Putting the Plan in Place
Two years later, the Iowa DOT has begun working toward reducing snow plow lifecycles from about 17 years to 12 years. And while the fleet hasn’t quite reached the recommended replacement window of six to seven years, Fleet Manager David May said it’s a step in the right direction.
“Reducing from 17 to 12 years is a big step and required us to ask for additional money from our legislature,” he said. “Our plan is to monitor progress toward our efficiency goals and to review the ‘optimal fleet life’ of our trucks moving forward. If the model continues to point toward a shorter life span, we will take additional steps to move in that direction. We will need a couple years of data before we will see if a shorter life span is still supported by the fleet life optimization model.”
Currently, the fleet is replacing 143 of its 903 plow trucks — approximately double the number typically purchased in a year, and the largest buy for the fleet to date. This initial influx of new plows will move the needle toward lowering the average truck age. Then, starting in FY-2020, Iowa DOT will order 75 trucks per year to phase in the new replacement plan at a more metered cadence over the next 12 years.

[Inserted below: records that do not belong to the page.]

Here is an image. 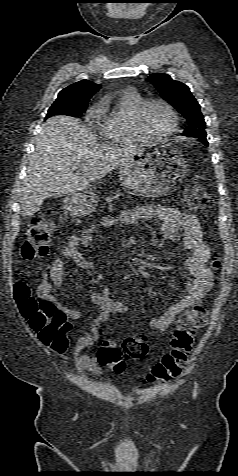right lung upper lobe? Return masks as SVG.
Wrapping results in <instances>:
<instances>
[{"label": "right lung upper lobe", "mask_w": 238, "mask_h": 476, "mask_svg": "<svg viewBox=\"0 0 238 476\" xmlns=\"http://www.w3.org/2000/svg\"><path fill=\"white\" fill-rule=\"evenodd\" d=\"M99 88V84L84 79L74 84H71L62 91H60L58 94V98H66L75 103L88 105L90 98L93 96L94 93L99 90Z\"/></svg>", "instance_id": "obj_1"}]
</instances>
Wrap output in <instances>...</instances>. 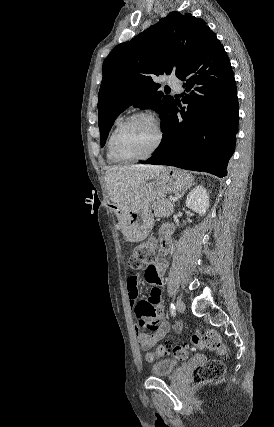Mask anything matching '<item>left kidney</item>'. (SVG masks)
I'll return each instance as SVG.
<instances>
[{
  "label": "left kidney",
  "mask_w": 274,
  "mask_h": 427,
  "mask_svg": "<svg viewBox=\"0 0 274 427\" xmlns=\"http://www.w3.org/2000/svg\"><path fill=\"white\" fill-rule=\"evenodd\" d=\"M185 204L187 208H190L193 212H197V214H206L209 208L207 190H205L203 186H196V188H193L192 192L188 194Z\"/></svg>",
  "instance_id": "obj_1"
}]
</instances>
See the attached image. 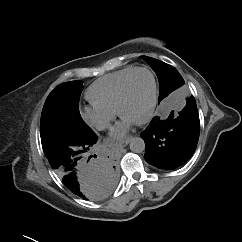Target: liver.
<instances>
[{
    "label": "liver",
    "instance_id": "obj_1",
    "mask_svg": "<svg viewBox=\"0 0 242 242\" xmlns=\"http://www.w3.org/2000/svg\"><path fill=\"white\" fill-rule=\"evenodd\" d=\"M106 194H103V193H90L89 192V199L90 200H98V199H101L102 197H104Z\"/></svg>",
    "mask_w": 242,
    "mask_h": 242
}]
</instances>
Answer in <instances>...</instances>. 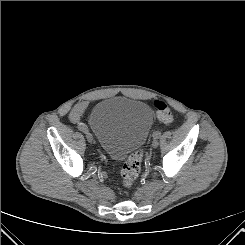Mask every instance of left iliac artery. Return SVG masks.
Here are the masks:
<instances>
[{
	"label": "left iliac artery",
	"mask_w": 245,
	"mask_h": 245,
	"mask_svg": "<svg viewBox=\"0 0 245 245\" xmlns=\"http://www.w3.org/2000/svg\"><path fill=\"white\" fill-rule=\"evenodd\" d=\"M160 136H161V132H159V131H156V132L153 133L154 139H157V138H159Z\"/></svg>",
	"instance_id": "1"
}]
</instances>
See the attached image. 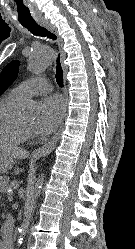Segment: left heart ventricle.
Instances as JSON below:
<instances>
[{"mask_svg": "<svg viewBox=\"0 0 135 249\" xmlns=\"http://www.w3.org/2000/svg\"><path fill=\"white\" fill-rule=\"evenodd\" d=\"M20 120L26 126L32 127L34 125V120L33 119H30V118H21Z\"/></svg>", "mask_w": 135, "mask_h": 249, "instance_id": "1", "label": "left heart ventricle"}]
</instances>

“While we made an initial push for funding for a large quantity of new trucks, phasing this in over a 12-year period will avoid creating peaks and valleys in future funding needs,” May explained. “Replacing a larger quantity will simply create a problem 12 years down the road when a large number of trucks will need replacement all at once. A phased-in approach is the best way to make a change in fleet life.”
The Benefits of Shorter Lifecycles
So far opting to replace aging plows has helped avoid exorbitant repair costs. “The last winter was hard on our old trucks,” May said. “I was able to make the decision to retire a number of units rather than to commit to expensive repairs on trucks that were near the end of their life. It was a great benefit to avoid costly and time-consuming repairs.”
May said Iowa DOT has already experienced a savings of around $300,000 by not replacing engines in old trucks toward the end of last winter since new trucks are on the way.
This upcoming winter, May said taking delivery of the new trucks is expected to result in increased uptime for the fleet and improved service levels, too. But those aren’t the only upsides of the new replacement schedule.
“Shortening the lifecycles is a great benefit for our fleet,” May said. “It allows us to adopt improved safety features, increases reliability, and moves us into a fleet that is much more environmentally responsible.”
Moving forward, May plans to continue to monitor the results of shorter lifecycles for Iowa DOT snow plows. Although the study focused on snow trucks because they represent the fleet’s single largest investment, May said he is also interested in learning if lifecycles for other types of equipment should be adjusted — whether that’s longer or shorter.
As the fleet begins to implement the changes as a result of the study, May underscores the value of partnering with Iowa State and investing in research.
“The project was funded by special research dollars that resulted in a change in our business practice, and we will save money as a result,” May said. “This project shows how strong partnerships, well-invested research dollars, and a lot of work can pay off for years to come. I am proud to have been a part of this change in our fleet.”